Mechanism of synergy between epigallocatechin gallate and beta-lactams against methicillin-resistant Staphylococcus aureus.
Antimicrob Agents Chemother. 2001 Jun;45(6):1737-42. PMID: 11353619
Compared to MICs (more than 800 microg/ml) of (-)-epigallocatechin gallate (EGCg) against Escherchia coli, MICs of EGCg against methicillin-susceptible and methicillin-resistant Staphylococcus aureus (MSSA and MRSA) were 100 microg/ml or less. Furthermore, less than 25 microg EGCg per ml obviously reversed the high level resistance of MRSA to all types of tested beta-lactams, including benzylpenicillin, oxacillin, methicillin, ampicillin, and cephalexin. EGCg also induced a supersusceptibility to beta-lactams in MSSA which does not express mecA, encoding penicillin-binding protein 2' (PBP2').
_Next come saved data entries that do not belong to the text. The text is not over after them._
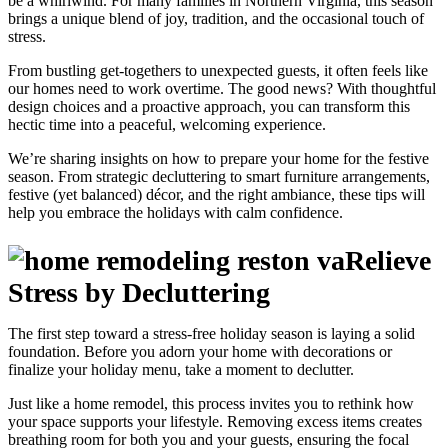
be a whirlwind. For many families in Northern Virginia, this season
brings a unique blend of joy, tradition, and the occasional touch of
stress.
From bustling get-togethers to unexpected guests, it often feels like
our homes need to work overtime. The good news? With thoughtful
design choices and a proactive approach, you can transform this
hectic time into a peaceful, welcoming experience.
We’re sharing insights on how to prepare your home for the festive
season. From strategic decluttering to smart furniture arrangements,
festive (yet balanced) décor, and the right ambiance, these tips will
help you embrace the holidays with calm confidence.
Relieve
Stress by Decluttering
The first step toward a stress-free holiday season is laying a solid
foundation. Before you adorn your home with decorations or
finalize your holiday menu, take a moment to declutter.
Just like a home remodel, this process invites you to rethink how
your space supports your lifestyle. Removing excess items creates
breathing room for both you and your guests, ensuring the focal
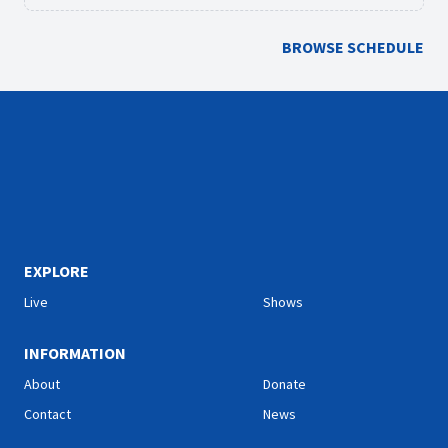
BROWSE SCHEDULE
EXPLORE
Live
Shows
INFORMATION
About
Donate
Contact
News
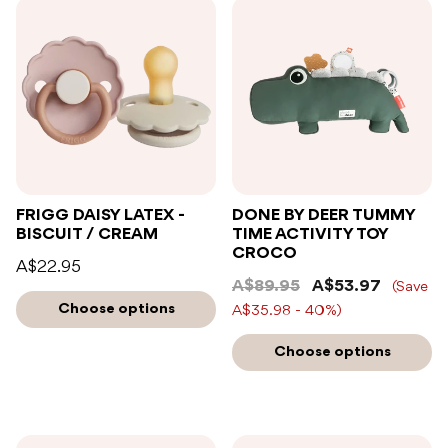
FRIGG DAISY LATEX -
DONE BY DEER TUMMY
BISCUIT / CREAM
TIME ACTIVITY TOY
CROCO
A$22.95
A$89.95
A$53.97
(Save
Choose options
A$35.98 - 40%)
Choose options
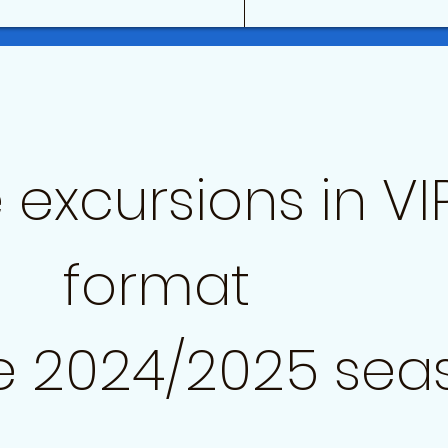
 excursions in VI
format
e 2024/2025 sea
The fractional inhibitory concentration (FIC) indices of the tested beta-lactams against 25 isolates of MRSA were from 0.126 to 0.625 in combination with 6.25, 12.5 or 25 microg of EGCg per ml. However, no synergism was observed between EGCg and ampicillin against E. coli. EGCg largely reduced the tolerance of MRSA and MSSA to high ionic strength and low osmotic pressure in their external atmosphere, indicating damage of the cell wall. Unlike dextran and lipopolysaccharide, peptidoglycan from S. aureus blocked both the antibacterial activity of EGCg and the synergism between EGCg and oxacillin, suggesting a direct binding of EGCg with peptidoglycan on the cell wall. EGCg showed a synergistic effect with DL-cycloserine (an inhibitor of cell wall synthesis unrelated to PBP2') but additive or indifferent effect with inhibitors of protein and nuclear acid synthesis. EGCg did not suppress either PBP2' mRNA expression or PBP2' production, as confirmed by reverse transcription-PCR and a semiquantitative PBP2' latex agglutination assay, indicating an irrelevance between the synergy and PBP2' production. In summary, both EGCg and beta-lactams directly or indirectly attack the same site, peptidoglycan on the cell wall. EGCg synergizes the activity of beta-lactams against MRSA owing to interference with the integrity of the cell wall through direct binding to peptidoglycan.